**Information given**.
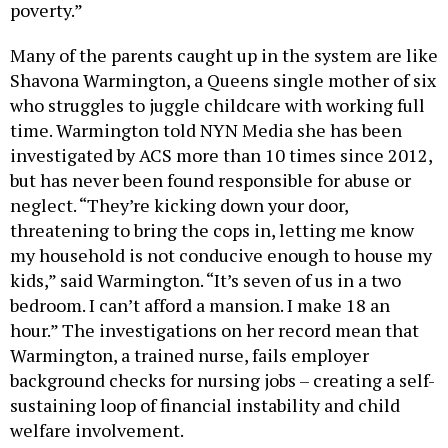
poverty.”
Many of the parents caught up in the system are like
Shavona Warmington, a Queens single mother of six
who struggles to juggle childcare with working full
time. Warmington told NYN Media she has been
investigated by ACS more than 10 times since 2012,
but has never been found responsible for abuse or
neglect. “They’re kicking down your door,
threatening to bring the cops in, letting me know
my household is not conducive enough to house my
kids,” said Warmington. “It’s seven of us in a two
bedroom. I can’t afford a mansion. I make 18 an
hour.” The investigations on her record mean that
Warmington, a trained nurse, fails employer
background checks for nursing jobs – creating a self-
sustaining loop of financial instability and child
welfare involvement.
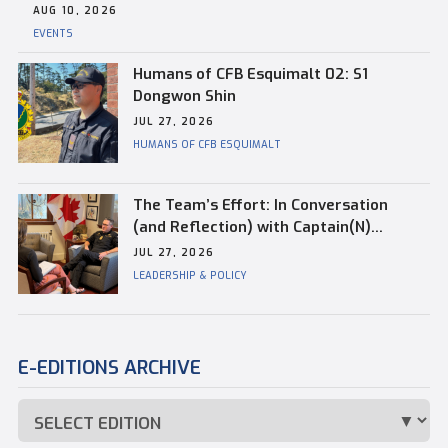
AUG 10, 2026
EVENTS
Humans of CFB Esquimalt 02: S1
Dongwon Shin
JUL 27, 2026
HUMANS OF CFB ESQUIMALT
The Team’s Effort: In Conversation
(and Reflection) with Captain(N)
Kevin Whiteside, Outgoing Base
JUL 27, 2026
Commander of CFB Esquimalt
LEADERSHIP & POLICY
E-EDITIONS ARCHIVE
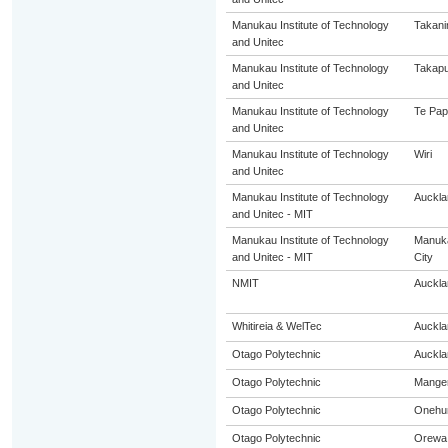
Manukau Institute of Technology
Takani
and Unitec
Manukau Institute of Technology
Takap
and Unitec
Manukau Institute of Technology
Te Pap
and Unitec
Manukau Institute of Technology
Wiri
and Unitec
Manukau Institute of Technology
Auckla
and Unitec - MIT
Manukau Institute of Technology
Manuk
and Unitec - MIT
City
NMIT
Auckla
Whitireia & WelTec
Auckla
Otago Polytechnic
Auckla
Otago Polytechnic
Mange
Otago Polytechnic
Onehu
Otago Polytechnic
Orewa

**Assignment**. Please work out the number of lines in the listing that hold "Warmington". Nothing besides the number is wanted.

**Result of this task**. 4